While Google has dabbled in other businesses and launched a series
of tangential business initiatives, Page and Brin—along with their
high-flying Chief Executive Eric Schmidt—have maintained that Google is
a search-centric business. The other businesses and products—such as
Google Apps, Gears, Chrome and Earth—have been, if you would believe, a
byproduct of their largesse. 

Now Google is entering the channel with a program around Google
Apps, its Web-based suite of productivity applications—word processing,
spreadsheet, e-mail, instant messaging, etc. It’s thought that Google
is trying to get a head start on Microsoft in the battle for Web-based
productivity applications by leveraging the power and reach of the
channel.

This certainly isn’t Google’s first entry into the channel, nor is
it the last it will make. In fact, some could argue, as I will, that
this is the foundation for a much broader channel initiative that will,
in fact, disrupt more sectors of the traditional economy. Google’s next
stop: local advertising.

Google’s cash machine is dependent upon the contextual presentation
of paid advertisements to Web users. Google’s algorithms and AdSense
program have placed global advertising in the hands of everyone from
the largest corporations to the smallest mom-and-pop shop. The Internet
may have made the world flat, but it didn’t make it accessible. The
reason small concerns that once did business exclusively on Main Street
could never break out of their geographic boundaries was simply
visibility. Google—through its affordable and moderately effective
AdSense keyword and contextual search advertising—opened global
e-commerce to everyone.

While Google does a really good job of serving up ads for the likes
of Hewlett-Packard and General Motors, it’s not so effective at helping
you find a local drycleaner, dentist or auto repair shop. The vaunted
Yellow Pages was once the means for finding local services and
resellers, but even the online adaptation of the phone book is only
good for those willing to pony up hefty display advertising rates. More
times than not, the results presented by online phone books are not
local enough and obviously incomplete.

Inside Google, plans are being shaped to bring Google professional
services to the local level.
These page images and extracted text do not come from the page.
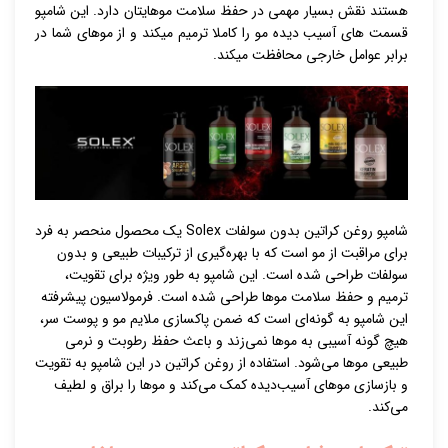
هستند نقش بسیار مهمی در حفظ سلامت موهایتان دارد. این شامپو
قسمت های آسیب دیده مو را کاملا ترمیم میکند و از موهای شما در
برابر عوامل خارجی محافظت میکند.
شامپو روغن کراتین بدون سولفات Solex یک محصول منحصر به فرد
برای مراقبت از مو است که با بهره‌گیری از ترکیبات طبیعی و بدون
سولفات طراحی شده است. این شامپو به طور ویژه برای تقویت،
ترمیم و حفظ سلامت موها طراحی شده است. فرمولاسیون پیشرفته
این شامپو به گونه‌ای است که ضمن پاکسازی ملایم مو و پوست سر،
هیچ گونه آسیبی به موها نمی‌زند و باعث حفظ رطوبت و نرمی
طبیعی موها می‌شود. استفاده از روغن کراتین در این شامپو به تقویت
و بازسازی موهای آسیب‌دیده کمک می‌کند و موها را براق و لطیف
می‌کند.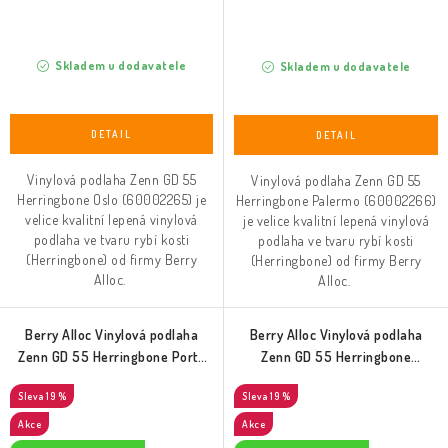
Skladem u dodavatele
Skladem u dodavatele
Vinylová podlaha Zenn GD 55
Vinylová podlaha Zenn GD 55
Herringbone Oslo (60002265) je
Herringbone Palermo (60002266)
velice kvalitní lepená vinylová
je velice kvalitní lepená vinylová
podlaha ve tvaru rybí kosti
podlaha ve tvaru rybí kosti
(Herringbone) od firmy Berry
(Herringbone) od firmy Berry
Alloc.
Alloc.
Berry Alloc Vinylová podlaha
Berry Alloc Vinylová podlaha
Zenn GD 55 Herringbone Porto
Zenn GD 55 Herringbone
(60002267)
Sorrento (60002262)
19 %
19 %
Akce
Akce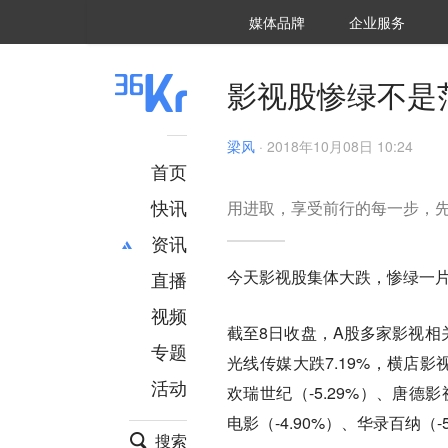
36氪Auto
数字时氪
企业号
未来消费
智能涌现
未来城市
启动Power on
媒体品牌
企业服务
企服点评
36氪出海
36氪研究院
潮生TIDE
36氪企服点评
36Kr研究院
36氪财经
职场bonus
36碳
后浪研究所
36Kr创新咨询
暗涌Waves
硬氪
氪睿研究院
影视股惨绿不是
梁风
·
2018年10月08日 10:24
首页
快讯
用进取，享受前行的每一步，
资讯
今天影视股集体大跌，惨绿一
直播
最新
推荐
创投
财经
视频
截至8日收盘，A股多家影视相
汽车
AI
专题
光线传媒大跌7.19%，横店影视
科技
项目推荐
活动
专精特新
安徽
欢瑞世纪（-5.29%）、唐德影视
电影（-4.90%）、华录百纳（
搜索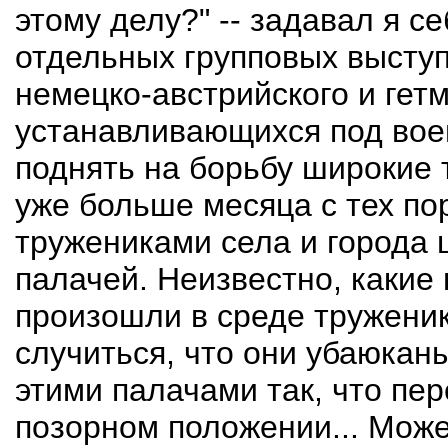
этому делу?" -- задавал я с
отдельных групповых высту
немецко-австрийского и гет
устанавливающихся под вое
поднять на борьбу широкие
уже больше месяца с тех пор
тружениками села и города 
палачей. Неизвестно, какие
произошли в среде труженик
случиться, что они убаюкан
этими палачами так, что пе
позорном положении... Може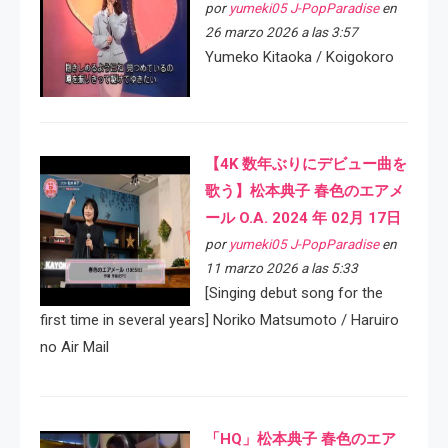
por
yumeki05 J-PopParadise
en
26 marzo 2026 a las 3:57
Yumeko Kitaoka / Koigokoro
【4K 数年ぶりにデビュー曲を
歌う】松本典子 春色のエアメ
ール O.A. 2024 年 02月 17日
por
yumeki05 J-PopParadise
en
11 marzo 2026 a las 5:33
[Singing debut song for the
first time in several years] Noriko Matsumoto / Haruiro
no Air Mail
「HQ」松本典子 春色のエア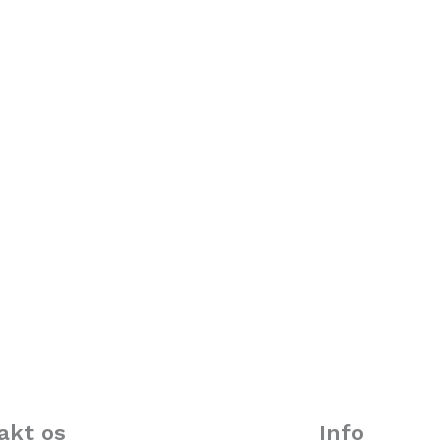
akt os
Info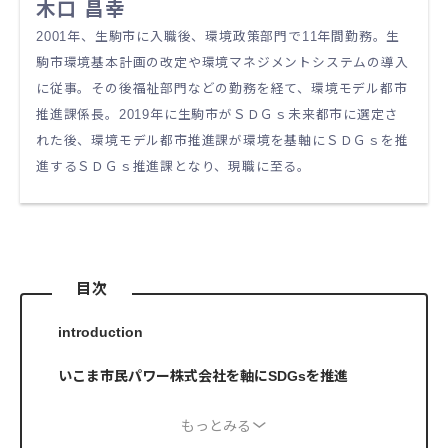
木口 昌幸
2001年、生駒市に入職後、環境政策部門で11年間勤務。生
駒市環境基本計画の改定や環境マネジメントシステムの導入
に従事。その後福祉部門などの勤務を経て、環境モデル都市
推進課係長。2019年に生駒市がＳＤＧｓ未来都市に選定さ
れた後、環境モデル都市推進課が環境を基軸にＳＤＧｓを推
進するＳＤＧｓ推進課となり、現職に至る。
目次
introduction
いこま市民パワー株式会社を軸にSDGsを推進
もっとみる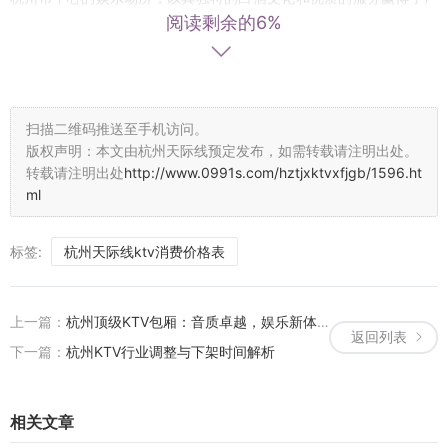
阅读剩余的6%
泛好评。这里不仅提供多种高端白酒选择，还定期举办白酒品鉴活
动，邀请专业品酒师为顾客讲解白酒知识，让顾客在享受美酒的同
时，也能增长见识，体验白酒文化的魅力。 #### **文化融合：传统
与现代的碰撞** 在杭州能喝白酒的KTV里，传统与现代文化得到了巧
妙的融合。一方面，它们保留了传统KTV的娱乐功能，满足了现代人
扫描二维码推送至手机访问。
对于聚会、放松的需求；另一方面，通过引入白酒这一传统饮品，丰
版权声明：本文由杭州天际线预定发布，如需转载请注明出处。
富了娱乐形式，让顾客在享受音乐的同时，也能感受到中国白酒文化
转载请注明出处
http://www.0991s.com/hztjxktvxfjgb/1596.ht
ml
的深厚底蕴。这种创新模式不仅吸引了众多年轻消费者，也让更多人
对传统文化产生了浓厚的兴趣。 #### **结语（隐含）** 杭州能喝白
酒的KTV，以其独特的魅力成为了都市人休闲娱乐的新宠。在这里，
标签:
杭州天际线ktv消费价格表
每个人都能找到属于自己的那份乐趣——无论是沉浸在音乐的世界
中，还是品味着白酒的醇厚与细腻。这种将传统文化与现代娱乐相结
上一篇：
杭州顶级KTV包厢：音质卓越，娱乐新体验
合的新模式，不仅丰富了人们的业余生活，也促进了文化的传承与发
返回列表
展。未来，随着更多创新元素的加入，杭州的这类KTV必将迎来更加
下一篇：
杭州KTV行业调整与下架时间解析
广阔的发展空间，成为城市文化的一道亮丽风景线。
相关文章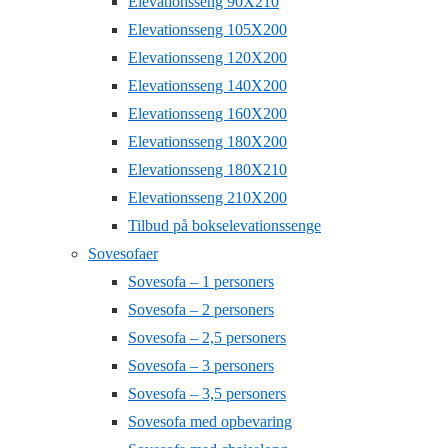
Elevationsseng 90X210
Elevationsseng 105X200
Elevationsseng 120X200
Elevationsseng 140X200
Elevationsseng 160X200
Elevationsseng 180X200
Elevationsseng 180X210
Elevationsseng 210X200
Tilbud på bokselevationssenge
Sovesofaer
Sovesofa – 1 personers
Sovesofa – 2 personers
Sovesofa – 2,5 personers
Sovesofa – 3 personers
Sovesofa – 3,5 personers
Sovesofa med opbevaring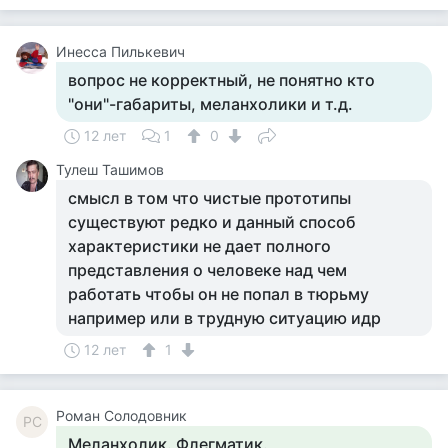
Инесса Пилькевич
вопрос не корректный, не понятно кто
"они"-габариты, меланхолики и т.д.
12 лет
1
0
Тулеш Ташимов
смысл в том что чистые прототипы
существуют редко и данный способ
характеристики не дает полного
представления о человеке над чем
работать чтобы он не попал в тюрьму
например или в трудную ситуацию идр
12 лет
1
Роман Солодовник
РС
Меланхолик. Флегматик.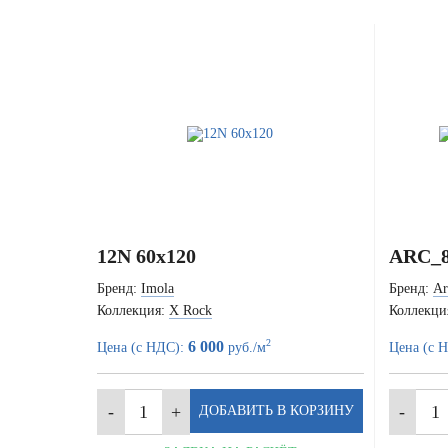
12N 60x120
ARC_8
Бренд:
Imola
Бренд:
Ar
Коллекция:
X Rock
Коллекци
2
6 000
Цена (с НДС):
руб./м
Цена (с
Rather than having local businesses
completely self-serve their AdSense campaigns, Google wants to engage
technology resellers and solution providers, local advertising agencies
and marketing companies, and local newspapers to provide AdSense
architecting and optimization services. Google has disrupted
traditional marketing and advertising models by charge pennies for ads
and premiums for click-through rates. It all works great if you’re
marketing to the world, but the model falls apart when you bring it
down to Main Street. Google knows that the small businesses of Main
Street trust their local peers to provide expert advice and service, so
tapping that virgin field of potential agents would ensure Google’s
revenue engine remains primed.

Local marketing and media companies are a natural fit for this
strategy, but why solution providers? That’s simple: small businesses
equate the Internet to complex technology, so getting AdSense services
from a solution provider would be just as natural as buying gas from a
gas station.

Selling solution providers on the idea that they can make money by
picking the right words for customers to buy against to promote their
businesses is fraught with complexity and nuance. The model simply
doesn’t exist today and, as many have told Google, an AdSense channel
needs to be couched or complemented with something that solution
providers understand. Hence, the Google Apps channel.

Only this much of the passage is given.